Qui savait que tu n’étais pas faite pour être comprise ? Qui a été le plus
heureux avec toi ? Qui passe ses journées à errer dans ce jardin et à te
parler comme si tu étais encore vivante ? Qui a découvert le premier que
c’est justement parce que tu es morte à la page 420 que tu vas continuer
à vivre même quand il n’y aura plus de pages ? Charbovary.
Charbovary. Charbovary. Charbovary. Charbovary. Moi. Maintenant je
meurs, à la dernière page du roman. A la fin du livre, ils vont tous mourir.
Tes amants meurent. Le pharmacien et l’usurier meurent. Notre fille
aussi va mourir. L’avocat de la défense meurt. L’avocat de l’accusation
meurt.

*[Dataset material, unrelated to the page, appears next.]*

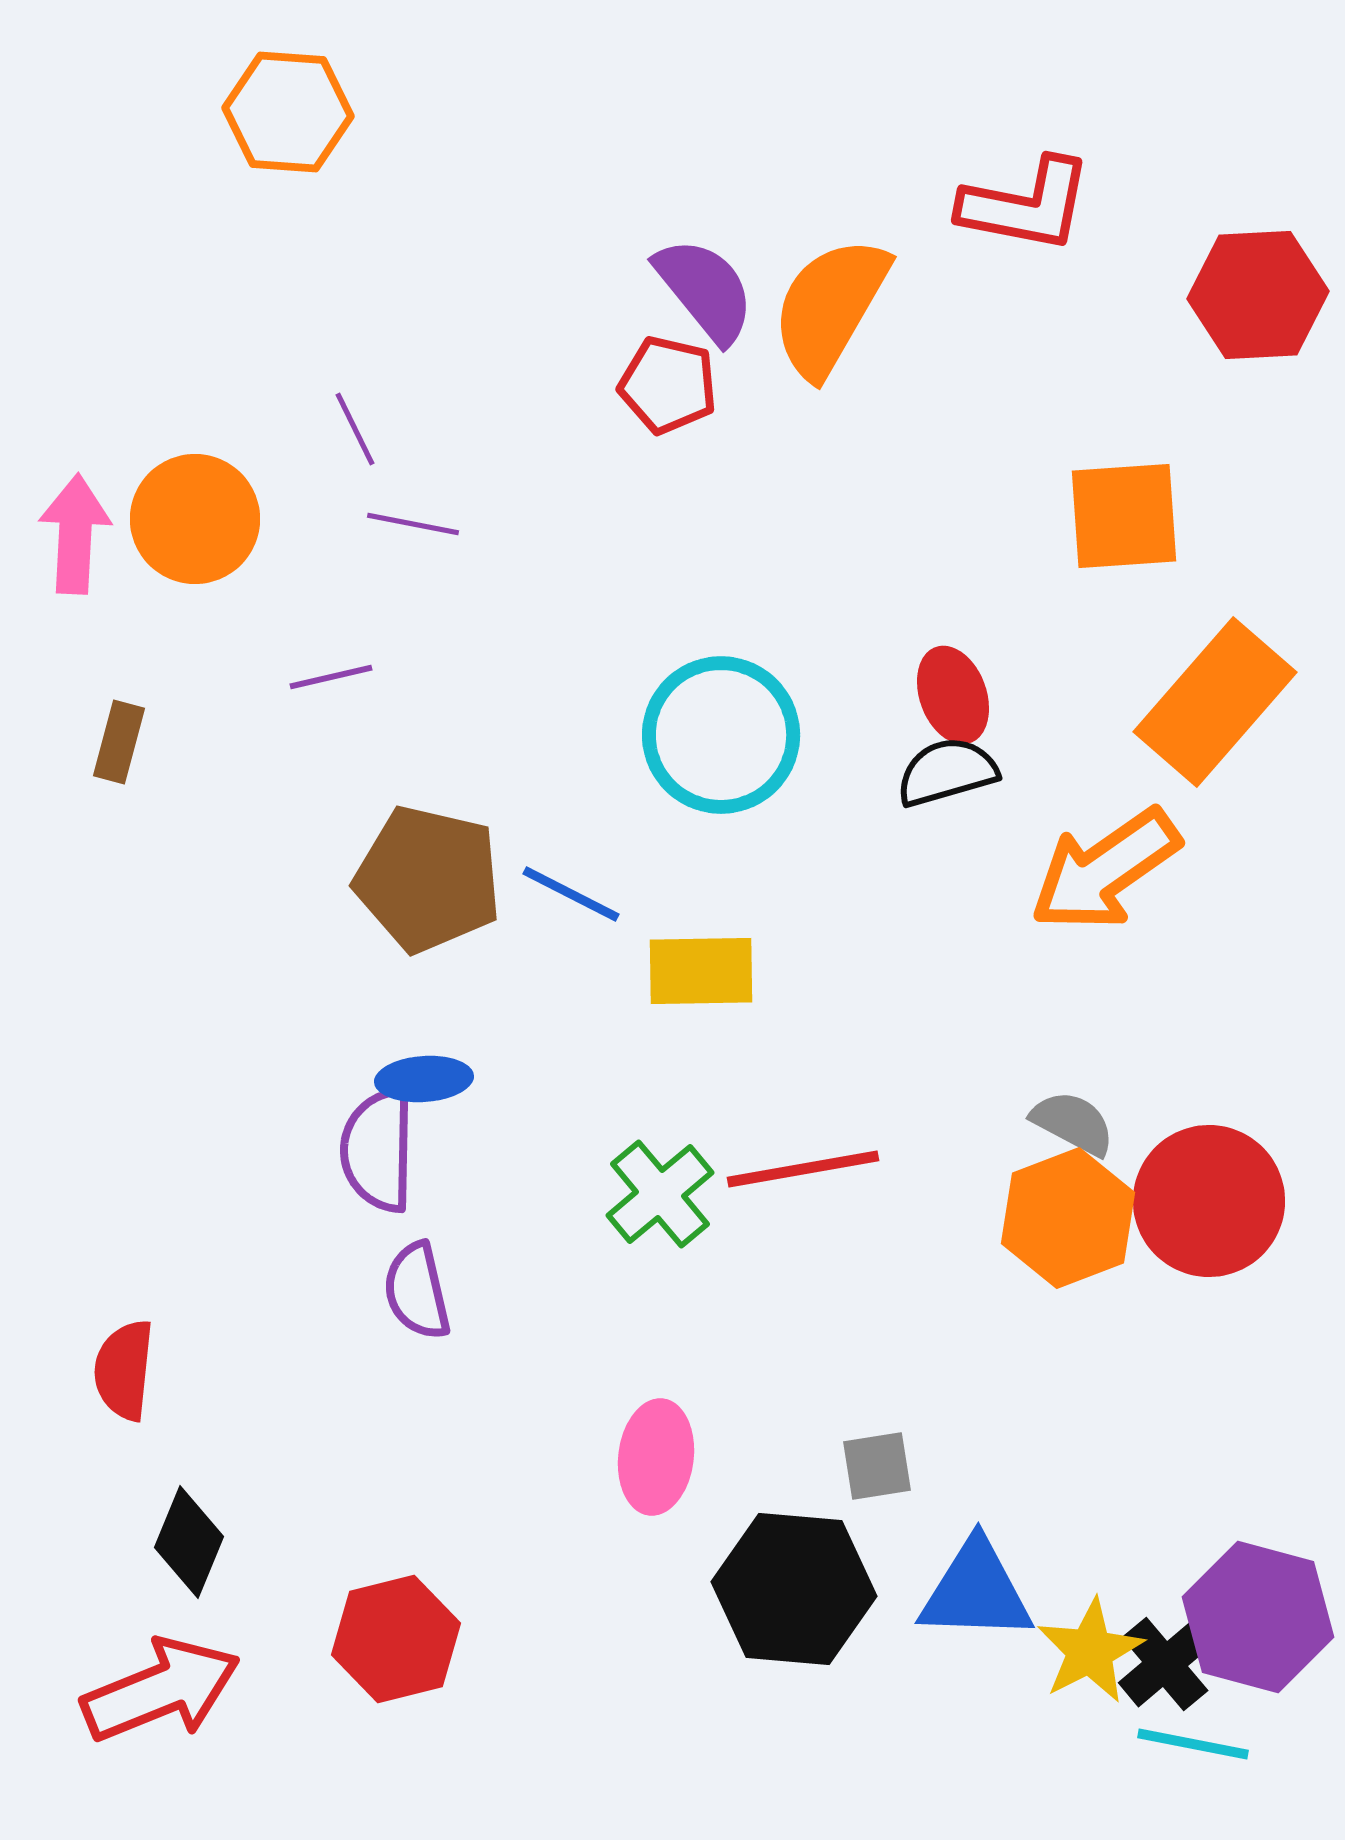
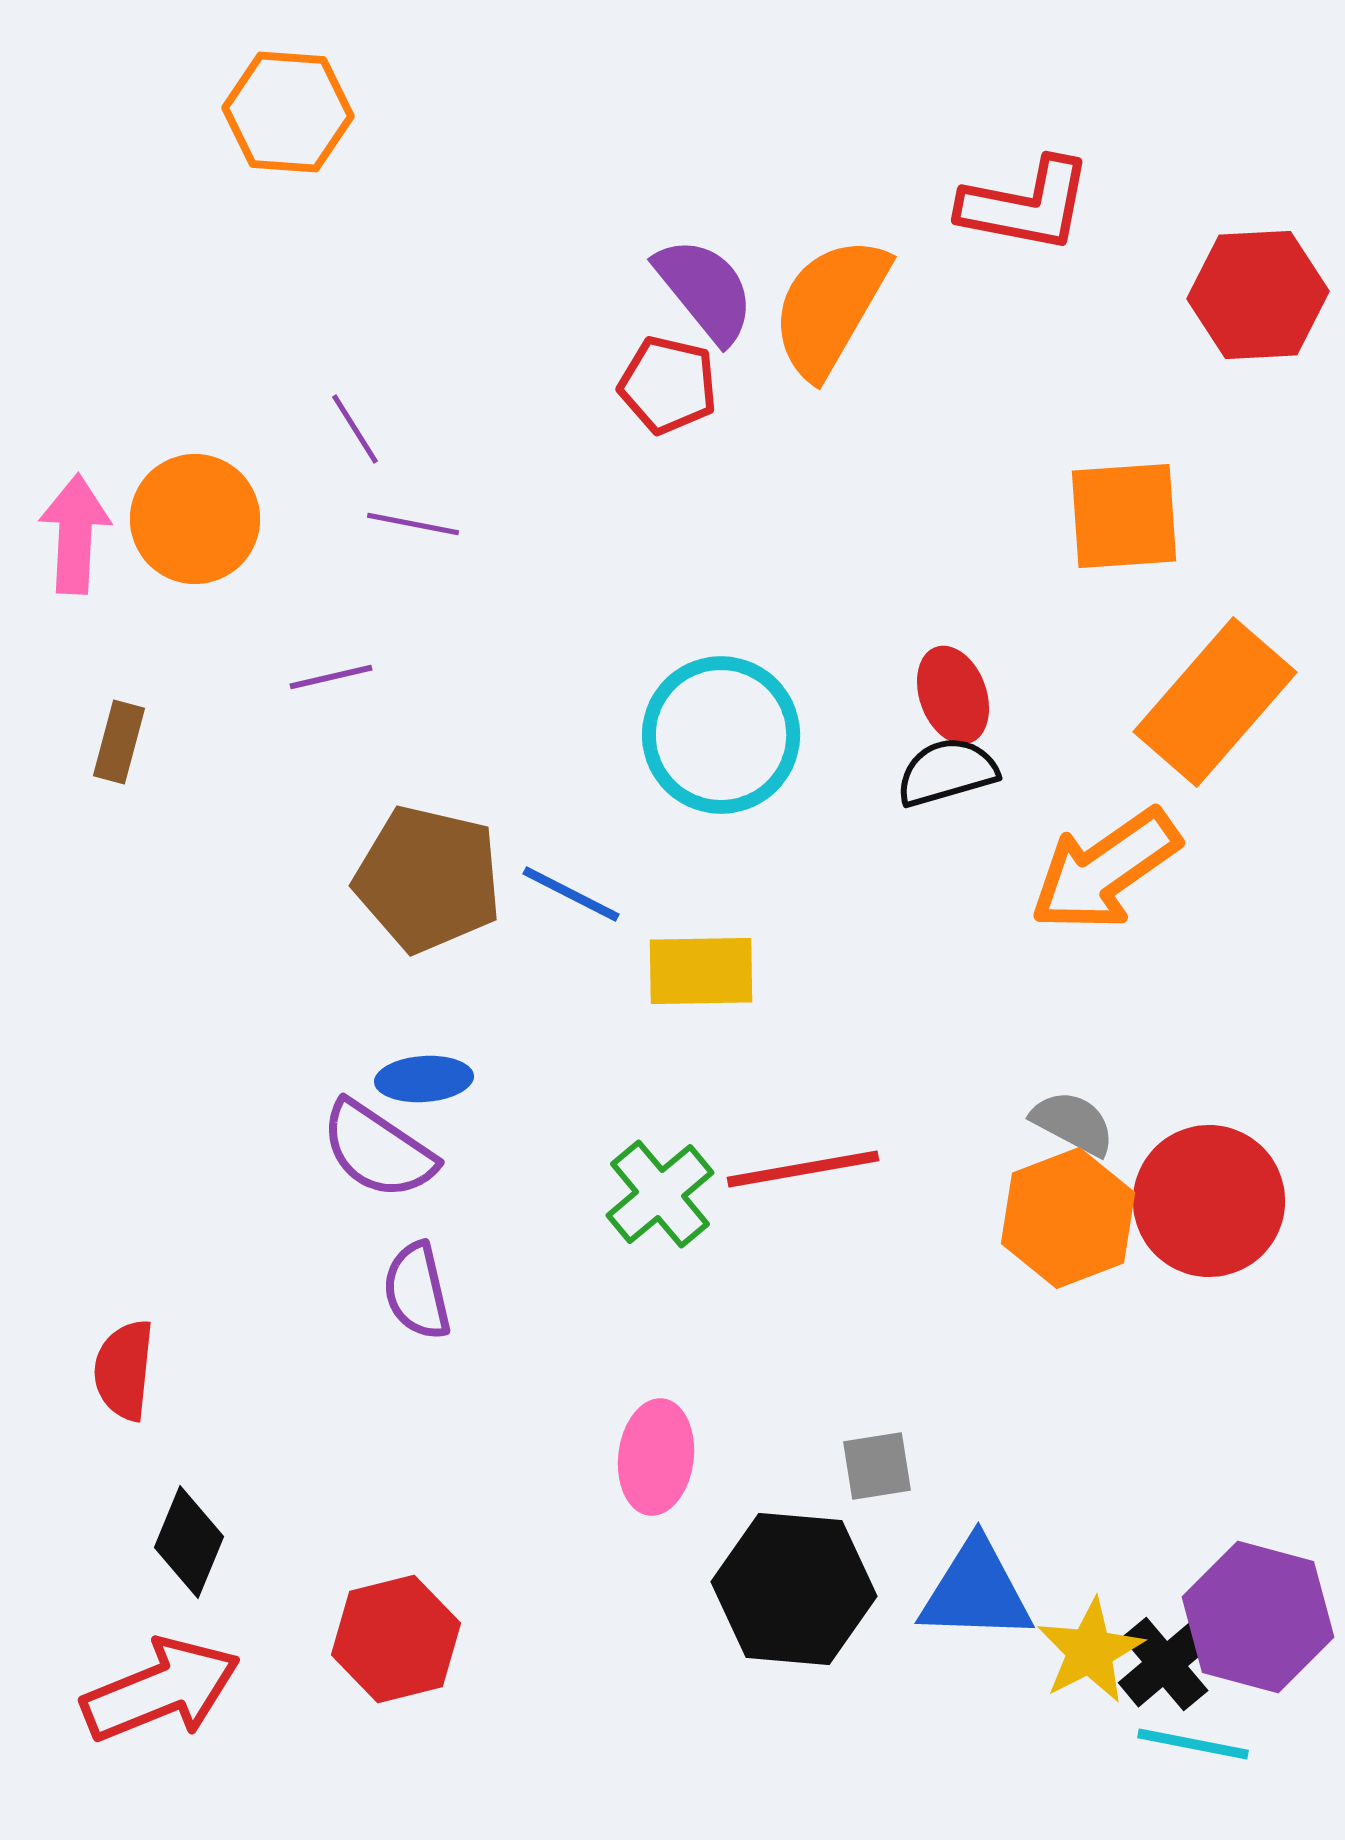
purple line at (355, 429): rotated 6 degrees counterclockwise
purple semicircle at (378, 1150): rotated 57 degrees counterclockwise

Flaubert va mourir d’une mort atroce. Et eux, qui sont ici, eux
aussi vont mourir. Tous. On meure tous. Mais toi, la putain d’Emma
Bovary, l’amour de ma vie, tu vas vivre pour toujours. Comme dans les
livres. Tu as gagné. Bon. Maintenant, je vais m’allonger ici, dans notre
jardin et je vais mourir au pied de ce porte-cigares. J’ai vraiment
l’impression d’avoir déjà vu ce porte-cigares.